The opening of the exhibition was preceded by a panel with the participation of: Mrs. Aïssatou Cissé, Special Advisor to the President of the Republic, Macky Sall, in charge of policies related to vulnerability and disability; Mrs. Amy SARR FALL, Director of Intelligences magazine; Dr. Amado Philip de Andrés, Regional Director of UNODC Regional Office for West and Central Africa; Mr. Issa SAKA, National Programme Coordinator, UNODC, Regional Office for West and Central Africa; Ms. Moetsi Duchattelier, Regional Gender Advisor, Office of the United Nations High Commissioner for Human Rights, Regional Office for West Africa (OHCHR-WARO); Mr. Martin HEMMI, UNODC, Trafficking in Persons and Smuggling of Migrants Section who launched the “Abused and Neglected” report in French.

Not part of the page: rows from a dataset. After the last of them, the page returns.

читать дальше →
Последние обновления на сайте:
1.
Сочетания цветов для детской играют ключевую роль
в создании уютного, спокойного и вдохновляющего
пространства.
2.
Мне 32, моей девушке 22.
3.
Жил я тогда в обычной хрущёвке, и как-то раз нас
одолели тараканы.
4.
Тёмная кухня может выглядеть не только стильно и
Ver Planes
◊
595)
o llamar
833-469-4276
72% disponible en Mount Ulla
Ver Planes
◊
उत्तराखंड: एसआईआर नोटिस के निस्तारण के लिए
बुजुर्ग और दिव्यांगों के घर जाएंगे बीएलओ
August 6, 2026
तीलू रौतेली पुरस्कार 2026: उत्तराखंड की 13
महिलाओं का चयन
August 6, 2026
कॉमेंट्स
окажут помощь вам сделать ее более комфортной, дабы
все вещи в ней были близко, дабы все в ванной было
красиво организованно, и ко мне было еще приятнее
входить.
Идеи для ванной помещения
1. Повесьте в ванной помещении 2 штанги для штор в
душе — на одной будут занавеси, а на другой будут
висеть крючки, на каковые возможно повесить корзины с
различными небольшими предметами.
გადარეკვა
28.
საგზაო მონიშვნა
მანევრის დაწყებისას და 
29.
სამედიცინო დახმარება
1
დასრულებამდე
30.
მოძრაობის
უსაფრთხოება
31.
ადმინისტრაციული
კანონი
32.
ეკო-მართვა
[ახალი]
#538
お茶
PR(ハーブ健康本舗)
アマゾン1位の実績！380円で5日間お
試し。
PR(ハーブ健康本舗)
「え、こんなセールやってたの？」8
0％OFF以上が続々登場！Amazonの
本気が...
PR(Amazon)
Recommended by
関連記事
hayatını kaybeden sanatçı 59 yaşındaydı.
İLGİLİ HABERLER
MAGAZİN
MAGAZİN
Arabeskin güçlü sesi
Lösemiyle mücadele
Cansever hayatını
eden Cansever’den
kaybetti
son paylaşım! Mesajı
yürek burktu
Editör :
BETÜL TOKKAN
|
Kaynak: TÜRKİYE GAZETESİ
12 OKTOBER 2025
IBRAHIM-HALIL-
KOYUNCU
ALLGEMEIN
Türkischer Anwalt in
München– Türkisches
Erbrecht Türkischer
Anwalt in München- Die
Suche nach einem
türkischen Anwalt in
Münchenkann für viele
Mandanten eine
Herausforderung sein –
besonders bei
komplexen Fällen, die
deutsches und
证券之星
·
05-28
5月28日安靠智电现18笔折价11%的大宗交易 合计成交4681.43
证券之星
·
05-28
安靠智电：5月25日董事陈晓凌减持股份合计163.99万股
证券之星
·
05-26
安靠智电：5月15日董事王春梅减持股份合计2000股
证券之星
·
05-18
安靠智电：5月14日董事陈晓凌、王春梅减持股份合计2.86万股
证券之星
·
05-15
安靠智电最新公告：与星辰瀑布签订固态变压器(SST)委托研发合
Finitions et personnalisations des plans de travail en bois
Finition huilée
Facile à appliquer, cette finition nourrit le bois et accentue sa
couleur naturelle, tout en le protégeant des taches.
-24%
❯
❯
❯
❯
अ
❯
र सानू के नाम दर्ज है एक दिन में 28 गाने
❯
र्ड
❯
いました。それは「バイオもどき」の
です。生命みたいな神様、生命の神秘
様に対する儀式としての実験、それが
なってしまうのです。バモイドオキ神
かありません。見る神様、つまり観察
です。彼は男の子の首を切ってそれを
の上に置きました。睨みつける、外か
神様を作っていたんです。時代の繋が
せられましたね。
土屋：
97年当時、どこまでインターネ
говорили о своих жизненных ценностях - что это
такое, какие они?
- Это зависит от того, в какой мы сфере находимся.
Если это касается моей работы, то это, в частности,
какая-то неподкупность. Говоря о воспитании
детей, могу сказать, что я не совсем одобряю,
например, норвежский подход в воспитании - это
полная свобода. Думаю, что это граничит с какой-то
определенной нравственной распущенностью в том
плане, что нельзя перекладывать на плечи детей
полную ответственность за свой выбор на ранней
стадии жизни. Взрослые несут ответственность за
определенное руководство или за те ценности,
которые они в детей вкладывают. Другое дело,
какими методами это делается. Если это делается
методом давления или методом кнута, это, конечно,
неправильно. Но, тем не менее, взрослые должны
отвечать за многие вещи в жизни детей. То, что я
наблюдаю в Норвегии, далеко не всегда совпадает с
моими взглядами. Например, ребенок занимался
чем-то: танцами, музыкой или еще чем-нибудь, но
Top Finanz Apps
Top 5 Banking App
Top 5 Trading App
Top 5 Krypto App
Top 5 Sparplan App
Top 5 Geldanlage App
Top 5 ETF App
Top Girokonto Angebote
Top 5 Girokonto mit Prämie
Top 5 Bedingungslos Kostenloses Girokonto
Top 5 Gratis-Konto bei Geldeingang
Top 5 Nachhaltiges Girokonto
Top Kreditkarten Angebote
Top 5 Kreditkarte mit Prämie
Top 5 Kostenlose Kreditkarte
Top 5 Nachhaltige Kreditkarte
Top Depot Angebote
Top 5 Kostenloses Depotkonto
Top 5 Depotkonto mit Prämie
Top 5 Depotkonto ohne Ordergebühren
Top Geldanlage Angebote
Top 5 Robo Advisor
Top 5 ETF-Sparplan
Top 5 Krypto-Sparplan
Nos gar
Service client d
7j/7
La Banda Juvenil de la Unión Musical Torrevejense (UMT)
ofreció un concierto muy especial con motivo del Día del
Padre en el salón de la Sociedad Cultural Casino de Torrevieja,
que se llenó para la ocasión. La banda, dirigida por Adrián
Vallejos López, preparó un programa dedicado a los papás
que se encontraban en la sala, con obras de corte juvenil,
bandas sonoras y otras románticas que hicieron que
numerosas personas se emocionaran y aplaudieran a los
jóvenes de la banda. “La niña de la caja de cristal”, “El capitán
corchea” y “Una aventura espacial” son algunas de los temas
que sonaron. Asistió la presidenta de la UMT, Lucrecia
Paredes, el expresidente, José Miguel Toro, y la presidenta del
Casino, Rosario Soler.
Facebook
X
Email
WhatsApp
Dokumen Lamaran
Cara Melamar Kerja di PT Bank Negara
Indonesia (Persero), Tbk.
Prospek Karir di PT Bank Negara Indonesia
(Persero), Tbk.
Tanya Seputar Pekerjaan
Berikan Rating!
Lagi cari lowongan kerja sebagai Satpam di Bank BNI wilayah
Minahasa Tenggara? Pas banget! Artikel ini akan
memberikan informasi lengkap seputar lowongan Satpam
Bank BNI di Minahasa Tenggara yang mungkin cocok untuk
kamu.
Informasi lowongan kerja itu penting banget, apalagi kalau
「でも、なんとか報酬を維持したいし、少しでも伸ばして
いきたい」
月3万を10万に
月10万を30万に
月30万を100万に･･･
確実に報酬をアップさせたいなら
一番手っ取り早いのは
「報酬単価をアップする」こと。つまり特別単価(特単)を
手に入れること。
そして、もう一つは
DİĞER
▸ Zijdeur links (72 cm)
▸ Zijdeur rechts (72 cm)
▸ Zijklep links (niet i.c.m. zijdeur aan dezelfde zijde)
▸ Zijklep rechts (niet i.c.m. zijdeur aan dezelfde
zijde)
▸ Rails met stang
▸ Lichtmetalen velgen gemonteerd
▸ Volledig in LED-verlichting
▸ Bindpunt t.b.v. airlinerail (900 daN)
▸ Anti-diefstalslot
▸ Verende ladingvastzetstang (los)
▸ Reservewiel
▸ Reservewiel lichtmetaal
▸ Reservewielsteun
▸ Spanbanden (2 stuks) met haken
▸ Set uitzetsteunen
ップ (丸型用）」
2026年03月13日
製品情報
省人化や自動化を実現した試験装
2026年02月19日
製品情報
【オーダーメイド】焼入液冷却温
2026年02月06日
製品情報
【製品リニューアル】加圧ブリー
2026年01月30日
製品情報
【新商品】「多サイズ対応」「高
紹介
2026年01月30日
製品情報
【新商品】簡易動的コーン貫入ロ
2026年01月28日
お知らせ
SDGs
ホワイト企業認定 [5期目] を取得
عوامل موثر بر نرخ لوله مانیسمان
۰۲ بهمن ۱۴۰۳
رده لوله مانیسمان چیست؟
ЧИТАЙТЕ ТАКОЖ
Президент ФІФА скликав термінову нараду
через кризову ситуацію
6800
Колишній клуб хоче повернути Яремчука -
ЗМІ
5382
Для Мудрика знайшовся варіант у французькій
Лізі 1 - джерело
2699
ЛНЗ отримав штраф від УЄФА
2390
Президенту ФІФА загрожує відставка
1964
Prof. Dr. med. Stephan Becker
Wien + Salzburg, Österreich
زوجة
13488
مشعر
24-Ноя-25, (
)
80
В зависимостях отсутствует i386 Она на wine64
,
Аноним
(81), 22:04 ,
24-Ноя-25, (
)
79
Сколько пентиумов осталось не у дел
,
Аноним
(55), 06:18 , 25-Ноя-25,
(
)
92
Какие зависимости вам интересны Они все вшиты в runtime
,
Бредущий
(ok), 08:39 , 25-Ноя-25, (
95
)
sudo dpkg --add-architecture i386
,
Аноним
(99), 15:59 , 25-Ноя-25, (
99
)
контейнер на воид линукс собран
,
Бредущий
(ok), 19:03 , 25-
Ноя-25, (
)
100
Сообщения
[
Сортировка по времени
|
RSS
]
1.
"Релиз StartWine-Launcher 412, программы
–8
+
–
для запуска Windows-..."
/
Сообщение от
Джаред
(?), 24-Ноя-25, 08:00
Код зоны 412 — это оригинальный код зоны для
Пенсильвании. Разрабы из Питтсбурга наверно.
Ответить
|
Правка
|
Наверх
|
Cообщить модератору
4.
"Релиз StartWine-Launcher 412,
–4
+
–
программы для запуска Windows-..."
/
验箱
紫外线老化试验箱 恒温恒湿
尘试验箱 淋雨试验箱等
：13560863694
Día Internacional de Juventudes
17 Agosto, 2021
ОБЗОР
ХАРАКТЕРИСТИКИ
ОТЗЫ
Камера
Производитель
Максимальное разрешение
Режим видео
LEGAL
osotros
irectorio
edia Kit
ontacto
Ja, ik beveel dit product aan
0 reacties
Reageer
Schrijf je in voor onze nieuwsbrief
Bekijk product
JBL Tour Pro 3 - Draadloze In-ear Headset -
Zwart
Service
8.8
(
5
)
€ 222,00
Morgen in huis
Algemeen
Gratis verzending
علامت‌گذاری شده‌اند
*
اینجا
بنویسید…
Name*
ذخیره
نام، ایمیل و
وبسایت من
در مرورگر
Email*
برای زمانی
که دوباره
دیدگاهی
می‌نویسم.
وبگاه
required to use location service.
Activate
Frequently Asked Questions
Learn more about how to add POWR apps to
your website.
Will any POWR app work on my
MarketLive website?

Nine artists members of Handicap.sn told the stories of people living with a disability who were victims of trafficking through art. Bakary Diakite depicts the story of a Princess forced into prostitution by her aunt. Khady Pouye portrays a young girl living with a disability whose mother forced her to beg in order to support her family. Mane Ndiaye shows the Broken Innocence of a child, also forced to beg by his mother. Boun Oumar Ndiaye denounces the fate of a child forced to work by his uncle. Nafi Diatta lifts the veil on forced marriage and prostitution. Souleymane recounts his childhood when he was forced to beg. Khady Touré sheds tears from the heart and denounces forced and early marriage in Senegal. Mamadou Barre recounts his experience as a talibé child forced to beg. Ndary Gueye takes us into Coumba's Dance for Freedom, as she was promised to a life of a girl child forced to beg by her mother, but she overcame all obstacles to become a dancer. 

This exhibition is the result of a workshop that took place from November 22 to 30, 2021, during which the artists were trained by the UNODC West and Central Africa Trafficking in Persons and Smuggling of Migrants (TIPSOM) section to understand the relationship between the concepts of human trafficking, smuggling of migrants, vulnerability, and disability. On the other hand, the photojournalist Marta Moreira guided them in the artistic implementation of these notions in order to produce their works through mixed techniques of photography and plastic arts, allowing to keep the anonymity of the victims. 

Most of the stories are related to women or children who are victims of trafficking. In the context of International Women’s Day, the aim was to convey the message that: to achieve sustainable equality, it is up to everyone to commit to the promotion and protection of the rights of every woman and man including people with disabilities, especially women, against trafficking and to show that with creativity and support there is no obstacle to the achievement of one’s dream.